Chicken & Pork: Both of these meats have a tendency to get dry and tough when not properly cooked on the stovetop or in the oven. I’ve found that sous viding these meats is a perfect way to preserve moisture, lock in flavor, and tenderize your cuts. I like to add lots of rosemary in my bag when I’m working with these cuts to give them a flavor they would never get from 20 minutes in a frying pan.
Vegetables: Since vegetables are dense and fibrous, it can be difficult to fully penetrate them with flavor. The sous vide method is a perfect solution for this. Throwing in fresh or dried herbs alongside your vegetables with a little bit of butter or olive oil is a great way to have an even fully penetrated flavor with the finished product. I like to use my sous vide torch to finish vegetables since they don’t sear as nicely as a flat piece of meat.
Sous vide green beans will have a nice snap to them and are great vegetables to use with this method.
Sous Vide Safety Tips
Sous vide is a relatively safe cooking method, since the food is tightly and securely packaged and submerged while cooking. However, it never hurts to be safe and not sorry. Here are a few tips to make sure you have the best experience with no mistakes.
Use a towel or pot holder under your sous vide container: This will make sure that there is no scorching or damaging of your countertop as your food cooks.
Use BPA free bags: Make sure that you use BPA-free food safe plastic when choosing your sous vide bags. If you’re using Ziploc sealable bags, make sure to choose the heavy duty ones to ensure that puncturing won’t happen.
Don’t reuse your bags: Using your plastic sous vide bags more than once can compromise the integrity of the material and lead to leakage issues. If you’d like to avoid waste, you can purchase silicone bags that can be easily washed and used again and again.
Double check your temperature: To make sure your circulator is working correctly, consider using a thermometer to check the temperature of your water bath. If you don’t have a thermometer, you can cook your food one or two degrees higher than the recipe calls for just to ensure you’re in the right zone.

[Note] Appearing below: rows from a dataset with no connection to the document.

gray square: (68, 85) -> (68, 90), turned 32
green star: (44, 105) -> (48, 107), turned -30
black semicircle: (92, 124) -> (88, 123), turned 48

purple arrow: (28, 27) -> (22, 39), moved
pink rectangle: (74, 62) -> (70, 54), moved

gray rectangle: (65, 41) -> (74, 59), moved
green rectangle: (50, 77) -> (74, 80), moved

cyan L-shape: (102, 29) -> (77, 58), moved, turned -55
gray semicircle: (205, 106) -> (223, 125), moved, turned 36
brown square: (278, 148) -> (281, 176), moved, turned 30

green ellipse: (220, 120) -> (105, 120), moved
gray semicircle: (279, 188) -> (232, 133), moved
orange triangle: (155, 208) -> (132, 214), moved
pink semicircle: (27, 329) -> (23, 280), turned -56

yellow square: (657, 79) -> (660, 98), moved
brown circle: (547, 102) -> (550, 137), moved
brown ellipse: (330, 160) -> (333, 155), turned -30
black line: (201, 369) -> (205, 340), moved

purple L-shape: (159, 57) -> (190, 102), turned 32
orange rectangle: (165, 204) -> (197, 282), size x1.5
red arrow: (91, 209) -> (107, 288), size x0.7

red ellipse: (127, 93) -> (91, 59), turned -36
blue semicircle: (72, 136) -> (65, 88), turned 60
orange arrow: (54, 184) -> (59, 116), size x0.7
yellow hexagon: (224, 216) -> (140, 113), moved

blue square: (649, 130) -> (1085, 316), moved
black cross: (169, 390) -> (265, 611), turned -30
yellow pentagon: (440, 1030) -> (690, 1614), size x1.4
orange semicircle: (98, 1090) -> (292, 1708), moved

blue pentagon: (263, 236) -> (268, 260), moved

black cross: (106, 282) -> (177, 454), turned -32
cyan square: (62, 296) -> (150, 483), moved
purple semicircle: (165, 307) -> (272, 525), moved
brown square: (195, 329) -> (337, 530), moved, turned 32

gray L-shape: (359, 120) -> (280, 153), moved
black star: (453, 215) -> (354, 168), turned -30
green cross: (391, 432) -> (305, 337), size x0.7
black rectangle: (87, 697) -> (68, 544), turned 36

Immediately cool your food after sous viding: If you’re not going to eat your food right away, take the bag out of the water bath and immediately submerge it in an ice bath. If you don’t have an icemaker in your fridge, you can use several ice packs instead. This makes sure that your food always stays in the safety zone and can be stored for weeks or even months on end safely.
Sous Vide Recipes
- Sous Vide Corned Beef
- Sous Vide Chuck Roast
- Sous Vide Tri Tip
- Sous Vide Pork Loin
- Sous Vide Filet Mignon
- Sous Vide Turkey Breast
- Sous Vide Shrimp
- Sous Vide Pork Belly
- Sous Vide Flank Steak
- Sous Vide Pork Shoulder
- Sous Vide Potatoes
- Sous Vide Carrots
- Sous Vide Asparagus
- Sous Vide Green Beans
- Sous Vide Corn On The Cob
- Sous Vide Brussel Sprouts
- Sous Vide Mushrooms
- Sous Vide Cheesecake
- Sous Vide Creme Brulee
- Sous Vide Hollandaise
- Sous Vide Eggs Benedict
- Sous Vide Yogurt
- Sous Vide Temperature Chart
- Sous Vide Everything: A wonderful YouTube channel with lots of sous vide experiments
- How To Choose The Best Sous Vide Container
- Picking The Best Torch For Sous Vide
- Best Sous Vide Cookbook Suggestions
By now you should have a good idea of where to get started with sous vide cooking. As you see, this method is perfect for all diets, family sizes, and lifestyles. You can splurge on fancy equipment or get a simple and affordable setup depending on your preferences.